Key Challenges Remain
GAO-06-237, Nov 15, 2005
The electricity industry is in the midst of many changes, collectively referred to as restructuring, evolving from a highly regulated environment to one that places greater reliance on competition. This restructuring is occurring against a backdrop of constraints and challenges, including a shared responsibility for implementing and enforcing local, state, and federal laws affecting the electricity industry and an expected substantial increase in electricity demanded by consumers by 2025, requiring significant investment in new power plants and transmission lines. Furthermore, several recent incidents, including the largest blackout in U.S. history along the East Coast in 2003 and the energy crisis in California and other parts of the West in 2000 and 2001, have drawn attention to the need to examine the operation and direction of the industry. At Congress's request, this report summarizes results of previous GAO work on electricity restructuring, which was conducted in accordance with generally accepted government auditing standards. In particular, this report provides information on (1) what the federal government has done to restructure the electricity industry and the wholesale markets that it oversees, (2) how electricity markets have changed since restructuring began, and (3) GAO's views on key challenges that remain in restructuring the electricity industry.
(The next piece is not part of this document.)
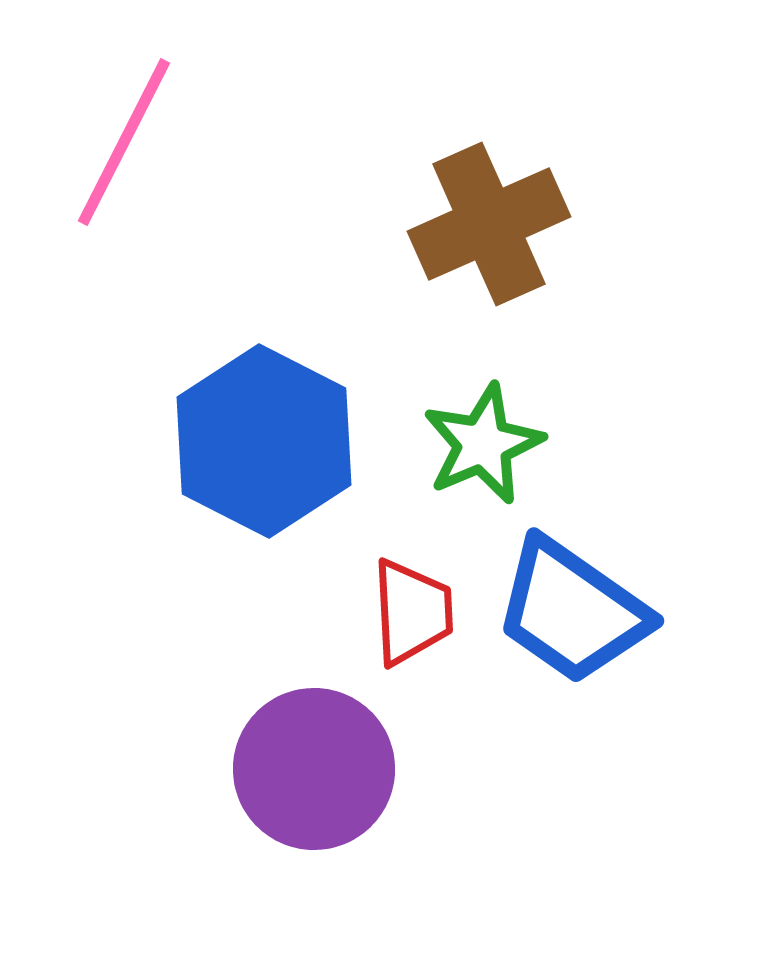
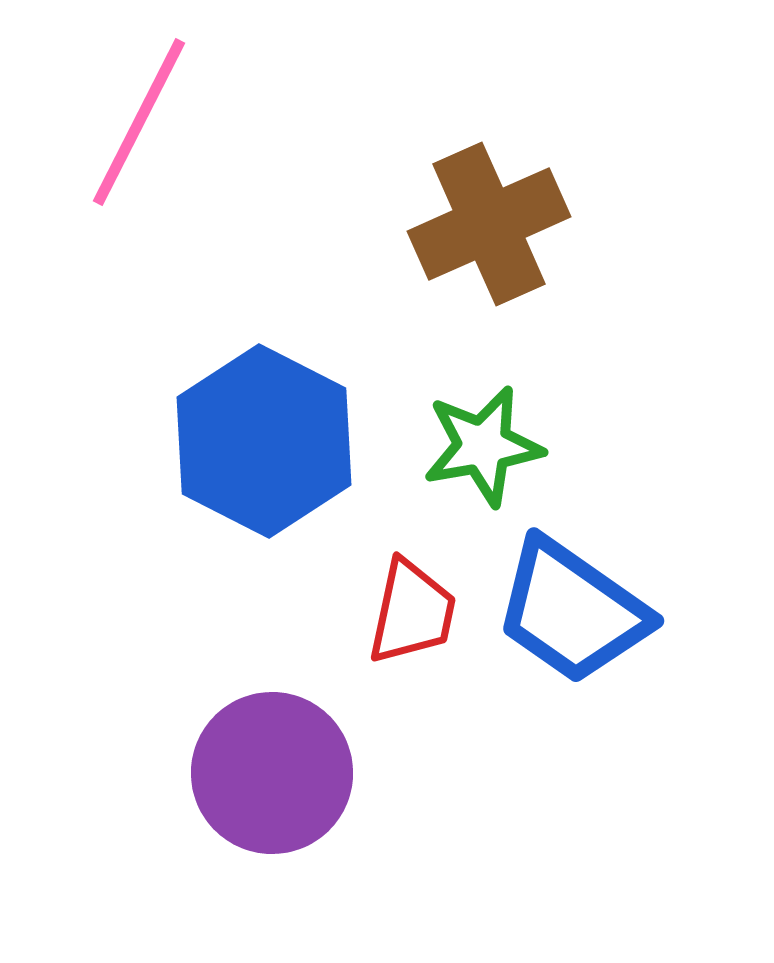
pink line: moved 15 px right, 20 px up
green star: moved 2 px down; rotated 13 degrees clockwise
red trapezoid: rotated 15 degrees clockwise
purple circle: moved 42 px left, 4 px down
Over the past 13 years, the federal government has taken a variety of steps to restructure the electricity industry with the goal of increasing competition in wholesale markets and thereby increasing benefits to consumers, including lower electricity prices and access to a wider array of retail services. In particular, the federal government has changed (1) how electricity is priced--shifting from prices set by regulators to prices determined by markets; (2) how electricity is supplied--including the addition of new entities that sell electricity; (3) the role of electricity demand--through programs that allow consumers to participate in markets; and (4) how the electricity industry is overseen--in order to ensure consumer protection. Federal restructuring efforts, combined with efforts undertaken by states, have created a patchwork of wholesale and retail electricity markets; broadened electricity supplies; disconnected wholesale markets from retail markets, where most demand occurs; and shifted how the electricity industry is overseen. Taken together, these developments have produced some positive outcomes, such as progress in introducing competition in wholesale electricity markets, as well as some negative outcomes, such as periods of higher prices. We have identified four key challenges to the effective operation of the restructured electricity industry: making wholesale markets work better together so that restructuring can deliver the benefits to consumers that were expected; providing clear and consistent signals to private investors when new plants are needed so that there are adequate supplies to meet regional needs; connecting wholesale markets to retail markets through consumer demand programs to keep prices lower and less volatile; and, resolving divided regulatory authority to ensure that these markets are adequately overseen. The theme cutting across each of these challenges is the need to better integrate the various market structures, factors affecting supply and demand, and various efforts at market oversight.